Gold has broken its psychological barrier once again. The metal was last seen trading around $1045 an ounce, crossing its 17-month high of $1028 an ounce hit in March last year. The hike comes despite expectations of increased supply by the International Monetary Fund which plans to sell about 400 tons of gold in the next 5 years.
Broadly speaking, there is one major reason behind the resurgence of golden bulls. The weak state of global economy with recovery in the United States is feared to be transitory, despite positive growth witnessed in US industrial production and sales data.
Many suspect that governments stimulus packages will lead to spiralling inflation in the future. News regarding US budget deficit of $1.6 trillion and constant increase in unemployment level has also shattered the confidence of central bankers around the world prompting them to diversify their investments into the safe haven.
According to the World Gold Council - an association of worlds top gold miners -- major central banks around the world will act as a net buyer of gold this year for the first time since 2000. Interestingly, the central banks view is shared by consumers across the globe.

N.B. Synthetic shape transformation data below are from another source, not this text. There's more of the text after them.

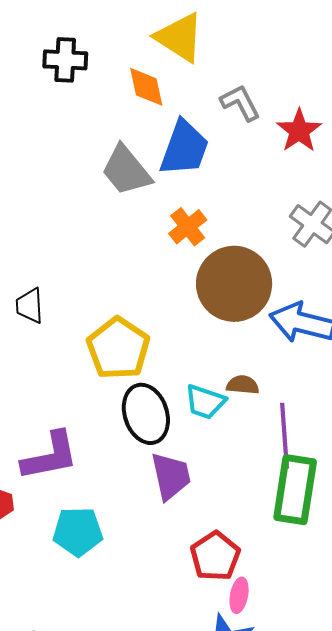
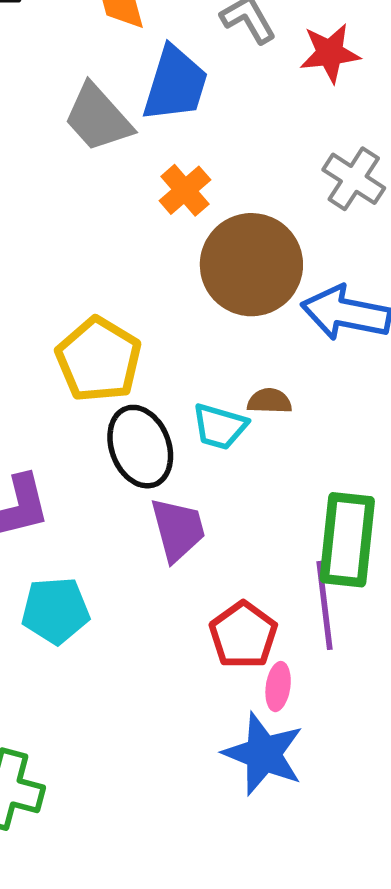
red star: (299, 131) -> (330, 53), turned 30
purple line: (285, 436) -> (324, 605), moved

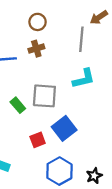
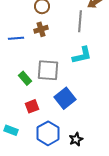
red square: (38, 140) -> (32, 106), moved
blue hexagon: (59, 171) -> (48, 133), moved
black star: (94, 176) -> (76, 139), moved

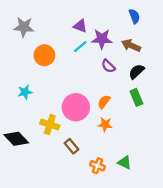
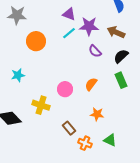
pink circle: (76, 107) -> (65, 89), size x0.6
orange star: (105, 125) -> (97, 114), moved
brown rectangle: (71, 146) -> (69, 128), moved

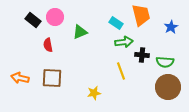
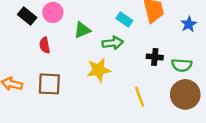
green arrow: (124, 42) -> (113, 43), moved
yellow line: (121, 71) -> (140, 97), moved
yellow star: (94, 93) -> (99, 70), moved, size x1.5

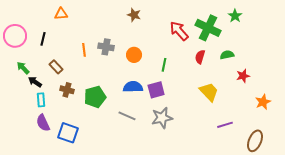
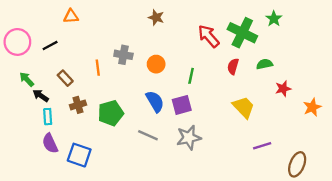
black line: (43, 39) -> (50, 45), turned 48
orange line: (84, 50) -> (98, 68), moved
blue semicircle: (133, 87) -> (155, 101), turned 60
brown cross: (67, 90) -> (78, 105), turned -32
orange star: (263, 102) -> (312, 107), moved

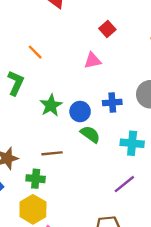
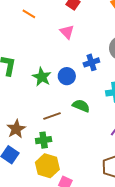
orange line: (35, 52) -> (29, 14), moved
pink triangle: (93, 61) -> (67, 32), turned -49
green semicircle: (90, 134) -> (81, 106), moved

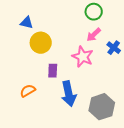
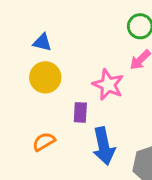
yellow circle: (41, 43) -> (45, 77), moved
pink star: (83, 57) -> (108, 85), moved

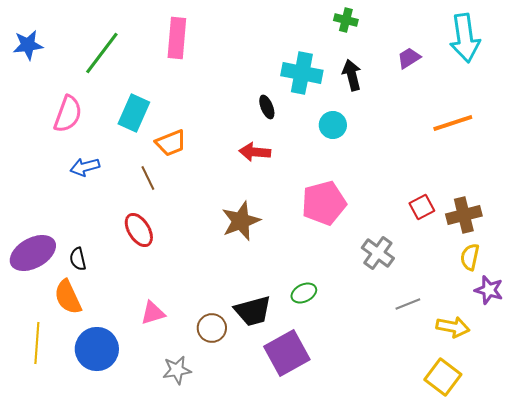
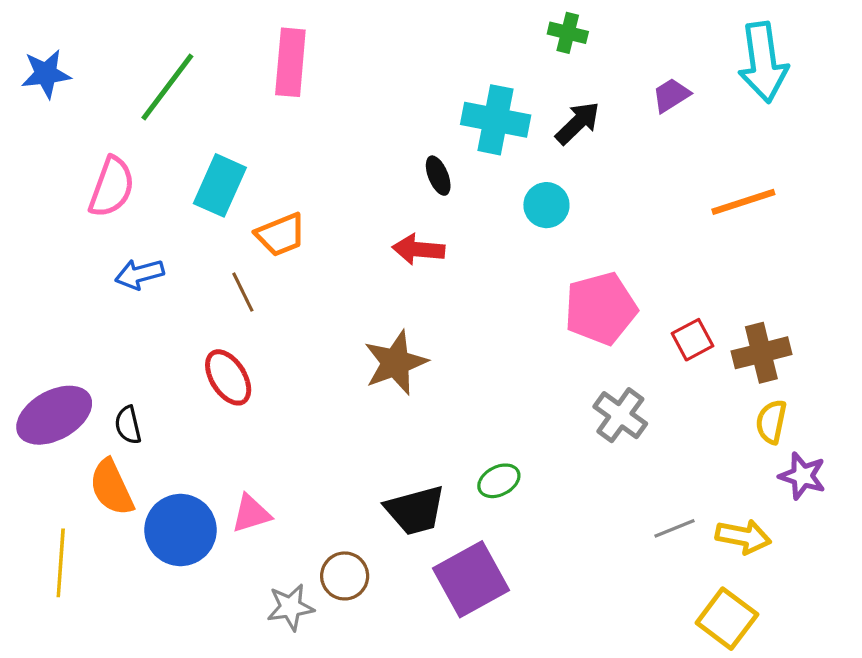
black arrow: (352, 75) -> (578, 123), turned 60
pink pentagon: (324, 203) -> (601, 308), moved
gray line: (408, 304) -> (674, 528), moved
brown circle: (212, 328) -> (345, 576), moved
blue circle: (97, 349) -> (181, 530), moved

In recent years, the trend in gold buying is shifting from jewellers to investors, as Joe the plumber has also realised that gold is a safe bet given its star performance asset in the past three years. This is evident from the fact that gold holding in Exchange Traded Funds has doubled and reached above 1096 tonnes from 550 tonnes in 2007, according to SPDR trust, a leading gold advisory firm. Meanwhile, annual gold consumption for jewellery has been constantly decreasing, from 3000 tonnes to 2000 tonnes over the past decade.
The demand for yellow metal by retailers is also rising on a quarter-on-quarter basis. Retail investment that includes physical gold in the form of bars and coins was 23 percent higher in the second quarter of 2009 over the preceding quarter and 12 percent higher over same quarter last year. On the contrary, gold jewellery consumption fell by 22 percent in second quarter 2009 compared with the same period a year ago.
Although, technicality might indicate a mild correction at some point in time but broadly speaking gold seems to attract the smart money in the future - especially when talks of uncertainty surrounds dollars future and the volatile nature of commodities in general.